In [67]:
import torch
import torchaudio
import os
import numpy as np
import pandas as pd
from torch import nn
from pydub import AudioSegment

In [70]:
if torch.cuda.is_available():  
  device = torch.device('cuda:0')
else:  
  device = torch.device('cpu')
print('running on', device)

running on cpu


In [71]:
class CNN(nn.Module):
    def __init__(self):
        super(CNN, self).__init__()

        self.cnn_layers = nn.Sequential(
            nn.Conv2d(1, 16, kernel_size=7, stride=1),   # 252, 252, 16
            #in-channel, out, filter size, stride
            nn.Tanh(),
            #activate function
            nn.MaxPool2d(2),      # 126, 126, 16
            #poolsize 
            
            nn.Conv2d(16, 32, kernel_size=5, stride=1),  # 122, 122, 32
            nn.Tanh(),
            nn.MaxPool2d(2),      # 61, 61, 32
            
            nn.Conv2d(32, 64, kernel_size=6, stride=1), # 56, 56, 64
            nn.Tanh(),
            nn.MaxPool2d(2),      # 28, 28, 64
            
            nn.Conv2d(64, 128, kernel_size=5, stride=1), # 24, 24, 128
            nn.Tanh(),
            nn.MaxPool2d(2),       # 12, 12, 128
            
            nn.Flatten()
            #one column
        )

        self.linear_layers = nn.Sequential(
            nn.Linear(12*12*128, 2048),
            nn.Linear(2048, 10)
        )

    def forward(self, x):
        x = self.cnn_layers(x)
        x = x.view(x.size(0), -1)
        x = self.linear_layers(x)
        return x

In [107]:
path_model = 'models/nn_classifier.pth'
path_audio = 'test_sounds/rahu.wav'
model = torch.load(path_model, map_location=device)

In [108]:

genres = ['disco','metal','blues','jazz','country','hiphop','rock','classical','pop','reggae']

In [109]:
# INPUT AUDIO PREPARATIONS

input_audio = AudioSegment.from_wav(path_audio)

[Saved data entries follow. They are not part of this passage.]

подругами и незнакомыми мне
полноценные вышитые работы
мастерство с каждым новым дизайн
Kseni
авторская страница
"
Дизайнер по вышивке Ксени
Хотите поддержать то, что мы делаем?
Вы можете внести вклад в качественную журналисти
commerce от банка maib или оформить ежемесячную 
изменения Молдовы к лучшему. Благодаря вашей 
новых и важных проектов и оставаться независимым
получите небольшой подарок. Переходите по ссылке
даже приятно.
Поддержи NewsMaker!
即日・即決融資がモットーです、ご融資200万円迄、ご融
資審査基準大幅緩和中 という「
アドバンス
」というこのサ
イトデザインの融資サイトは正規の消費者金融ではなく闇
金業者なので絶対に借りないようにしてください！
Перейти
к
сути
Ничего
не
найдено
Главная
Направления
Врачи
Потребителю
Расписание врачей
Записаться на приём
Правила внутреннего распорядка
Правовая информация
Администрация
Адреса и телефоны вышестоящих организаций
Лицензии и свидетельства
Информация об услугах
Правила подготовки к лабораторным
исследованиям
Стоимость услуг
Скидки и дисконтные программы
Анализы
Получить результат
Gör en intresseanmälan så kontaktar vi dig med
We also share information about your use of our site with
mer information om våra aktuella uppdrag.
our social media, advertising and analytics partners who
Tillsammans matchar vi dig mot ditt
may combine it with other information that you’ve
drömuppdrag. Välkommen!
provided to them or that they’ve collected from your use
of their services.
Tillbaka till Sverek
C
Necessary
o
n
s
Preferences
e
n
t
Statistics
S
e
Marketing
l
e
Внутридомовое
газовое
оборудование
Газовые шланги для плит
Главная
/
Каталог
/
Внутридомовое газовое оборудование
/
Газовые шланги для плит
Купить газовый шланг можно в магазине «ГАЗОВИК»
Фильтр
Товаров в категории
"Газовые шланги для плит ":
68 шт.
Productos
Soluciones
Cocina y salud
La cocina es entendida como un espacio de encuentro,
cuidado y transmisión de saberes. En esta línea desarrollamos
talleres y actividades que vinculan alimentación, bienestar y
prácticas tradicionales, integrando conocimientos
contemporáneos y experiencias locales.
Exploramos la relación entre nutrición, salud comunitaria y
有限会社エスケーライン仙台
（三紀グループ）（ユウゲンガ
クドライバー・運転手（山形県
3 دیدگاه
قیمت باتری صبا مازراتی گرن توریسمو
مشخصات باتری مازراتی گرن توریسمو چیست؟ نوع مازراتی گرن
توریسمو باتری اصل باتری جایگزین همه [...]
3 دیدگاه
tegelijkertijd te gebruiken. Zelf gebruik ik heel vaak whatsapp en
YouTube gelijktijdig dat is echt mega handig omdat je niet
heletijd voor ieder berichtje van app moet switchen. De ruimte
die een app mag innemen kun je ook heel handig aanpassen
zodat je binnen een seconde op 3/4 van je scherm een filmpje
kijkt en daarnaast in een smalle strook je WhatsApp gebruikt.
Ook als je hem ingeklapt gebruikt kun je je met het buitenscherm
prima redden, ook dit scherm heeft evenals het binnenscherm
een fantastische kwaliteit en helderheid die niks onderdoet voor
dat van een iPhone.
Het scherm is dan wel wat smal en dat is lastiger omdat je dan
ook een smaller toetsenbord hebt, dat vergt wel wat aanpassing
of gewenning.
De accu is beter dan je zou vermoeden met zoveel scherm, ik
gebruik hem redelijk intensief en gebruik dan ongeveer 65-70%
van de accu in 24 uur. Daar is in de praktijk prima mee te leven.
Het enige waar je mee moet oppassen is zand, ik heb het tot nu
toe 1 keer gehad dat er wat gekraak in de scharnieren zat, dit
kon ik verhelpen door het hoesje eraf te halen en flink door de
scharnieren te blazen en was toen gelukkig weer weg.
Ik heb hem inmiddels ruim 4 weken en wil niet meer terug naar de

# transformation to mono, downsampling
input_audio = input_audio.set_channels(1)
input_audio = input_audio.set_frame_rate(22050)

# splitting into chunks of 3 seconds for processing in NN
n_chunks = len(input_audio)//3000

for i in range(n_chunks-1):
    input_audio[(i*3000): ((i+1)*3000)].export('temp_audio_files/file{}.wav'.format(i), format='wav')

In [110]:
# GENERATING SPECTROGRAMS
# +++ NOTICE THAT THE FFT MUST BE THE SAME AS FOR THE TRAINING DATA SET (515) TO GET THE SAME TENSOR DIMENSION +++

spectrograms = []

for i in range(n_chunks-1):
    wf, sr = torchaudio.load('temp_audio_files/file{}.wav'.format(i))
    spec = torchaudio.transforms.Spectrogram(n_fft=515, power=None, return_complex=True)(wf)
    spectrograms.append(spec)

In [111]:
# create empty complex tensor and fill it with spectrograms of input audio
x = torch.empty((len(spectrograms), 1, 258, 258), dtype=torch.complex64)

# fill tensor with spectrograms of input audio
for i, s in enumerate(spectrograms): x[i] = s

# analyse the tensor with neural network
with torch.no_grad():
    result = model(x.real)
    result = nn.Softmax(dim=1)(result)
    result = result.detach().numpy()

# export .csv file with percentages of music genre
table = []
for i, j in enumerate(genres):
    table.append([j, round((np.mean(result[:, i])*100), 2)])
pd.DataFrame(table).to_csv('result.csv', index=False, header=False)

In [112]:
# remove audio file chunks
files_to_remove = os.listdir('temp_audio_files')
for f in files_to_remove:os.remove(str('temp_audio_files/{}'.format(f)))